*** Begin section ***
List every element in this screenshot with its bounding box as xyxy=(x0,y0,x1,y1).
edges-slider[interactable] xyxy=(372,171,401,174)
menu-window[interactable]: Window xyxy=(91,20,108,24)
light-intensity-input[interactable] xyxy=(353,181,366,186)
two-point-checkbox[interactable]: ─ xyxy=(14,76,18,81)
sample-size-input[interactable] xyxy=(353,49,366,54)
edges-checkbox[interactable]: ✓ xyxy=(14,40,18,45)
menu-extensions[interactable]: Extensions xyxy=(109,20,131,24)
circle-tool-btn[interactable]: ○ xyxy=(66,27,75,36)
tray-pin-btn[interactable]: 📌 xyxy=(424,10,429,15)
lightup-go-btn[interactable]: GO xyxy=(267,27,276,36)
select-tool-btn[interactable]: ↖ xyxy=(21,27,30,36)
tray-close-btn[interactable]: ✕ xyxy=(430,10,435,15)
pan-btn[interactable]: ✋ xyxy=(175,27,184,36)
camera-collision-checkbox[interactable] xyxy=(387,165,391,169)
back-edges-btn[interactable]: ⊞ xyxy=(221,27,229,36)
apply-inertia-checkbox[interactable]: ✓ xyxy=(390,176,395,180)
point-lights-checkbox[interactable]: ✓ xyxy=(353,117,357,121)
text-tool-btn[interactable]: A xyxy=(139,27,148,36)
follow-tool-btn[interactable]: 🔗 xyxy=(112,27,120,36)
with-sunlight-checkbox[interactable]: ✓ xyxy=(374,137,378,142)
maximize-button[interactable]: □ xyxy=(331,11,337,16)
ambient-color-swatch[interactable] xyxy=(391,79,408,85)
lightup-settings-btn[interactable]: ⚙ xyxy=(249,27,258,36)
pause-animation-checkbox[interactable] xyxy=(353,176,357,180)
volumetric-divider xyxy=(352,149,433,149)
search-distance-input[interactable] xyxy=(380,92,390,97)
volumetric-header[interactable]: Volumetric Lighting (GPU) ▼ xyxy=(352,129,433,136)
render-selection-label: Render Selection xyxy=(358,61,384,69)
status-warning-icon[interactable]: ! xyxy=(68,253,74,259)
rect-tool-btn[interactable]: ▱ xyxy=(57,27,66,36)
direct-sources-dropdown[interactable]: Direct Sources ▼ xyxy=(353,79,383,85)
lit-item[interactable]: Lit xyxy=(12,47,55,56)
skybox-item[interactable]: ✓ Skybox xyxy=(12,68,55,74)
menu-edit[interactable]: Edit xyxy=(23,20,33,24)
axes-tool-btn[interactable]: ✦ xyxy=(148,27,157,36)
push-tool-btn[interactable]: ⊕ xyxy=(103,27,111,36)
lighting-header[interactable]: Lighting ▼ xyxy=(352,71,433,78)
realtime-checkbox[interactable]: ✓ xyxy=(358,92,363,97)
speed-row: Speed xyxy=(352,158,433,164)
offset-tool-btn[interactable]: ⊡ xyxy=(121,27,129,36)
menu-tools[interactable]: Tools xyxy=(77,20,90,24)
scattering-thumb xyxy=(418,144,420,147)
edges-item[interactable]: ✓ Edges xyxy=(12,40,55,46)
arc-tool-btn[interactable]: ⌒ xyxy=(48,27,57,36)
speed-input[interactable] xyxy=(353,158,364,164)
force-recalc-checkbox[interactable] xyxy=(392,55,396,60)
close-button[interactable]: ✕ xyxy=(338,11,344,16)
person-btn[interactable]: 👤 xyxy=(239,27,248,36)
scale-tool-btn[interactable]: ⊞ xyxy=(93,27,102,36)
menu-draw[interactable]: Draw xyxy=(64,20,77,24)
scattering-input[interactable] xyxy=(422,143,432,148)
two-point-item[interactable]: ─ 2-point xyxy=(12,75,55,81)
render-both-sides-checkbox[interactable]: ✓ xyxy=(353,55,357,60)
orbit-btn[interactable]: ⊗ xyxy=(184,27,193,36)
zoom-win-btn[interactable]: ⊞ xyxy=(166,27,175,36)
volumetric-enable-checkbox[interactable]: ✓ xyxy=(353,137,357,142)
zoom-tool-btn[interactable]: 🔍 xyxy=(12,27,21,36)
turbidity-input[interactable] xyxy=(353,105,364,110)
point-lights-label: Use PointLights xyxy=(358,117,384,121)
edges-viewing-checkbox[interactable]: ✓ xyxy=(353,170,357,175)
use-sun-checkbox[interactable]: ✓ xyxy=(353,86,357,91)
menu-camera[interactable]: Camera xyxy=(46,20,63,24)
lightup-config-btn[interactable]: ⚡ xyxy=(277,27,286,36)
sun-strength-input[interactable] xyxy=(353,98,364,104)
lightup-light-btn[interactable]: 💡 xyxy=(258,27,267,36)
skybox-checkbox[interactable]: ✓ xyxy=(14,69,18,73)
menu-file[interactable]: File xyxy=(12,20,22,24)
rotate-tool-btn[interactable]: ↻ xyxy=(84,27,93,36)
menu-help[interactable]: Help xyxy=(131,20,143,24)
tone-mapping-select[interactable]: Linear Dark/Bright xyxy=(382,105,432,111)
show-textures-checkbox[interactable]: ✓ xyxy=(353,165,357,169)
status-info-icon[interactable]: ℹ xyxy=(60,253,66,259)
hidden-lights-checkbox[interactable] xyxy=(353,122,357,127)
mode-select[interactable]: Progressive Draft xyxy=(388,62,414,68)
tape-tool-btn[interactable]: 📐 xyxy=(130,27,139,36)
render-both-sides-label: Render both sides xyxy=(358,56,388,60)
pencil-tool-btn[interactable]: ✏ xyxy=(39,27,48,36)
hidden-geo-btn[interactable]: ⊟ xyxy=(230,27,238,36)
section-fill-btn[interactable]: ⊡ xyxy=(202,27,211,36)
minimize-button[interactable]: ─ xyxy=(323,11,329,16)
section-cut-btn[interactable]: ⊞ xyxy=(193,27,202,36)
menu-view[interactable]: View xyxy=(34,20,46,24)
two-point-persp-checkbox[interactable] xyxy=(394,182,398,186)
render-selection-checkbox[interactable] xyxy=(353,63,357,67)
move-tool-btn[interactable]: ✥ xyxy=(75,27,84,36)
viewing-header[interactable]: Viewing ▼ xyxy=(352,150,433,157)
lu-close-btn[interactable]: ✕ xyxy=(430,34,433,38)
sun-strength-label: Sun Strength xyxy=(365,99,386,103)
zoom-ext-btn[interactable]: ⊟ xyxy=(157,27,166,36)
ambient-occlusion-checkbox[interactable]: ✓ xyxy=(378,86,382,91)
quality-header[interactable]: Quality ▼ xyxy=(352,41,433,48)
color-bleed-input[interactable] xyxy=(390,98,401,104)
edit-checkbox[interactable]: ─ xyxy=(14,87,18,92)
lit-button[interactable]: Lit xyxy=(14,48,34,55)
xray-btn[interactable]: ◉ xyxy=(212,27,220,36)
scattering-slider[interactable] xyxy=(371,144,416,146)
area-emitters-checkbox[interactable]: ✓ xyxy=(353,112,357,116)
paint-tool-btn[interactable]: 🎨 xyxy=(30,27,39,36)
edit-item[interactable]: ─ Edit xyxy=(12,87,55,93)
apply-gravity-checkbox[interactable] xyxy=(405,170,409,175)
*** End section ***
From the first line to the last, retype the material exactly.

List every element in this screenshot with its bounding box as xyxy=(x0,y0,x1,y1).
edges-slider[interactable] xyxy=(372,171,401,174)
menu-window[interactable]: Window xyxy=(91,20,108,24)
light-intensity-input[interactable] xyxy=(353,181,366,186)
two-point-checkbox[interactable]: ─ xyxy=(14,76,18,81)
sample-size-input[interactable] xyxy=(353,49,366,54)
edges-checkbox[interactable]: ✓ xyxy=(14,40,18,45)
menu-extensions[interactable]: Extensions xyxy=(109,20,131,24)
circle-tool-btn[interactable]: ○ xyxy=(66,27,75,36)
tray-pin-btn[interactable]: 📌 xyxy=(424,10,429,15)
lightup-go-btn[interactable]: GO xyxy=(267,27,276,36)
select-tool-btn[interactable]: ↖ xyxy=(21,27,30,36)
tray-close-btn[interactable]: ✕ xyxy=(430,10,435,15)
pan-btn[interactable]: ✋ xyxy=(175,27,184,36)
camera-collision-checkbox[interactable] xyxy=(387,165,391,169)
back-edges-btn[interactable]: ⊞ xyxy=(221,27,229,36)
apply-inertia-checkbox[interactable]: ✓ xyxy=(390,176,395,180)
point-lights-checkbox[interactable]: ✓ xyxy=(353,117,357,121)
text-tool-btn[interactable]: A xyxy=(139,27,148,36)
follow-tool-btn[interactable]: 🔗 xyxy=(112,27,120,36)
with-sunlight-checkbox[interactable]: ✓ xyxy=(374,137,378,142)
maximize-button[interactable]: □ xyxy=(331,11,337,16)
ambient-color-swatch[interactable] xyxy=(391,79,408,85)
lightup-settings-btn[interactable]: ⚙ xyxy=(249,27,258,36)
pause-animation-checkbox[interactable] xyxy=(353,176,357,180)
volumetric-divider xyxy=(352,149,433,149)
search-distance-input[interactable] xyxy=(380,92,390,97)
volumetric-header[interactable]: Volumetric Lighting (GPU) ▼ xyxy=(352,129,433,136)
render-selection-label: Render Selection xyxy=(358,61,384,69)
status-warning-icon[interactable]: ! xyxy=(68,253,74,259)
rect-tool-btn[interactable]: ▱ xyxy=(57,27,66,36)
direct-sources-dropdown[interactable]: Direct Sources ▼ xyxy=(353,79,383,85)
lit-item[interactable]: Lit xyxy=(12,47,55,56)
skybox-item[interactable]: ✓ Skybox xyxy=(12,68,55,74)
menu-edit[interactable]: Edit xyxy=(23,20,33,24)
axes-tool-btn[interactable]: ✦ xyxy=(148,27,157,36)
push-tool-btn[interactable]: ⊕ xyxy=(103,27,111,36)
lighting-header[interactable]: Lighting ▼ xyxy=(352,71,433,78)
realtime-checkbox[interactable]: ✓ xyxy=(358,92,363,97)
speed-row: Speed xyxy=(352,158,433,164)
offset-tool-btn[interactable]: ⊡ xyxy=(121,27,129,36)
menu-tools[interactable]: Tools xyxy=(77,20,90,24)
scattering-thumb xyxy=(418,144,420,147)
edges-item[interactable]: ✓ Edges xyxy=(12,40,55,46)
arc-tool-btn[interactable]: ⌒ xyxy=(48,27,57,36)
speed-input[interactable] xyxy=(353,158,364,164)
force-recalc-checkbox[interactable] xyxy=(392,55,396,60)
close-button[interactable]: ✕ xyxy=(338,11,344,16)
person-btn[interactable]: 👤 xyxy=(239,27,248,36)
scale-tool-btn[interactable]: ⊞ xyxy=(93,27,102,36)
menu-draw[interactable]: Draw xyxy=(64,20,77,24)
scattering-input[interactable] xyxy=(422,143,432,148)
two-point-item[interactable]: ─ 2-point xyxy=(12,75,55,81)
render-both-sides-checkbox[interactable]: ✓ xyxy=(353,55,357,60)
orbit-btn[interactable]: ⊗ xyxy=(184,27,193,36)
zoom-win-btn[interactable]: ⊞ xyxy=(166,27,175,36)
volumetric-enable-checkbox[interactable]: ✓ xyxy=(353,137,357,142)
zoom-tool-btn[interactable]: 🔍 xyxy=(12,27,21,36)
turbidity-input[interactable] xyxy=(353,105,364,110)
point-lights-label: Use PointLights xyxy=(358,117,384,121)
edges-viewing-checkbox[interactable]: ✓ xyxy=(353,170,357,175)
use-sun-checkbox[interactable]: ✓ xyxy=(353,86,357,91)
menu-camera[interactable]: Camera xyxy=(46,20,63,24)
lightup-config-btn[interactable]: ⚡ xyxy=(277,27,286,36)
sun-strength-input[interactable] xyxy=(353,98,364,104)
lightup-light-btn[interactable]: 💡 xyxy=(258,27,267,36)
skybox-checkbox[interactable]: ✓ xyxy=(14,69,18,73)
menu-file[interactable]: File xyxy=(12,20,22,24)
rotate-tool-btn[interactable]: ↻ xyxy=(84,27,93,36)
menu-help[interactable]: Help xyxy=(131,20,143,24)
tone-mapping-select[interactable]: Linear Dark/Bright xyxy=(382,105,432,111)
show-textures-checkbox[interactable]: ✓ xyxy=(353,165,357,169)
status-info-icon[interactable]: ℹ xyxy=(60,253,66,259)
hidden-lights-checkbox[interactable] xyxy=(353,122,357,127)
mode-select[interactable]: Progressive Draft xyxy=(388,62,414,68)
tape-tool-btn[interactable]: 📐 xyxy=(130,27,139,36)
render-both-sides-label: Render both sides xyxy=(358,56,388,60)
pencil-tool-btn[interactable]: ✏ xyxy=(39,27,48,36)
hidden-geo-btn[interactable]: ⊟ xyxy=(230,27,238,36)
section-fill-btn[interactable]: ⊡ xyxy=(202,27,211,36)
minimize-button[interactable]: ─ xyxy=(323,11,329,16)
section-cut-btn[interactable]: ⊞ xyxy=(193,27,202,36)
menu-view[interactable]: View xyxy=(34,20,46,24)
two-point-persp-checkbox[interactable] xyxy=(394,182,398,186)
render-selection-checkbox[interactable] xyxy=(353,63,357,67)
move-tool-btn[interactable]: ✥ xyxy=(75,27,84,36)
viewing-header[interactable]: Viewing ▼ xyxy=(352,150,433,157)
lu-close-btn[interactable]: ✕ xyxy=(430,34,433,38)
sun-strength-label: Sun Strength xyxy=(365,99,386,103)
zoom-ext-btn[interactable]: ⊟ xyxy=(157,27,166,36)
ambient-occlusion-checkbox[interactable]: ✓ xyxy=(378,86,382,91)
quality-header[interactable]: Quality ▼ xyxy=(352,41,433,48)
color-bleed-input[interactable] xyxy=(390,98,401,104)
edit-checkbox[interactable]: ─ xyxy=(14,87,18,92)
lit-button[interactable]: Lit xyxy=(14,48,34,55)
xray-btn[interactable]: ◉ xyxy=(212,27,220,36)
scattering-slider[interactable] xyxy=(371,144,416,146)
area-emitters-checkbox[interactable]: ✓ xyxy=(353,112,357,116)
paint-tool-btn[interactable]: 🎨 xyxy=(30,27,39,36)
edit-item[interactable]: ─ Edit xyxy=(12,87,55,93)
apply-gravity-checkbox[interactable] xyxy=(405,170,409,175)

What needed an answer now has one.